§ **Extracted data**:
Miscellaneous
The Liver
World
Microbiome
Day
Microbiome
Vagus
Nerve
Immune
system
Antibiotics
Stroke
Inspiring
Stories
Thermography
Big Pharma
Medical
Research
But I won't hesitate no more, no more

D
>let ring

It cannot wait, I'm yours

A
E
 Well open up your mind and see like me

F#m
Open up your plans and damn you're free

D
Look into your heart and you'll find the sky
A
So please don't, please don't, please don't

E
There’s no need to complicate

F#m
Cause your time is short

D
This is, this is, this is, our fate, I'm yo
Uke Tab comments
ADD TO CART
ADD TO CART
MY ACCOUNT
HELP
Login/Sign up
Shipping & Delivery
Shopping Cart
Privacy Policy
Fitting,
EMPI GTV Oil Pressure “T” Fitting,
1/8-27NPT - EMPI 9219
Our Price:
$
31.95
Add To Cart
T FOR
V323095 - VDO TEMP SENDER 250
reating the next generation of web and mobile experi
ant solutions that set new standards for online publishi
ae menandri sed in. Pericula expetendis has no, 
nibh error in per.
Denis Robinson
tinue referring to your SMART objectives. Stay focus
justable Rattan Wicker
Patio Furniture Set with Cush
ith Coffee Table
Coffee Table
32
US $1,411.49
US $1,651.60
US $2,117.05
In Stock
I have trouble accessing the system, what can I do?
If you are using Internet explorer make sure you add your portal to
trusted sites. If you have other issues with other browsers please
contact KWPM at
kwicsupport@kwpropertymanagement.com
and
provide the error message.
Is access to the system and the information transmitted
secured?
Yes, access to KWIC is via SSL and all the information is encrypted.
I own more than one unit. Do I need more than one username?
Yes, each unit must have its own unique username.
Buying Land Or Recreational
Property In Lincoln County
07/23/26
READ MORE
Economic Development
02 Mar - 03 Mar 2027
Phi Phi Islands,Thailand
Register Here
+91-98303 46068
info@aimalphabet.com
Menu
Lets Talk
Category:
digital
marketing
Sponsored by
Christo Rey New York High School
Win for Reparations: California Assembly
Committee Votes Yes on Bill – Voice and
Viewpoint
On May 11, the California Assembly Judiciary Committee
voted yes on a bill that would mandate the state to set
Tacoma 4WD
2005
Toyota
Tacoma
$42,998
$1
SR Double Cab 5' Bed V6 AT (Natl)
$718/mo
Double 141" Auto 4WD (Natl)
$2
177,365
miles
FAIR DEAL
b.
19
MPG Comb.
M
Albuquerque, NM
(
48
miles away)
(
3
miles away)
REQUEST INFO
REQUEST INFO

§ **About this exercise**: Starting at the line in the records above that contains "Win for Reparations: California Assembly", output every line up to and including the last one, with nothing added.

§ **Exercise output**:
Win for Reparations: California Assembly
Committee Votes Yes on Bill – Voice and
Viewpoint
On May 11, the California Assembly Judiciary Committee
voted yes on a bill that would mandate the state to set
Tacoma 4WD
2005
Toyota
Tacoma
$42,998
$1
SR Double Cab 5' Bed V6 AT (Natl)
$718/mo
Double 141" Auto 4WD (Natl)
$2
177,365
miles
FAIR DEAL
b.
19
MPG Comb.
M
Albuquerque, NM
(
48
miles away)
(
3
miles away)
REQUEST INFO
REQUEST INFO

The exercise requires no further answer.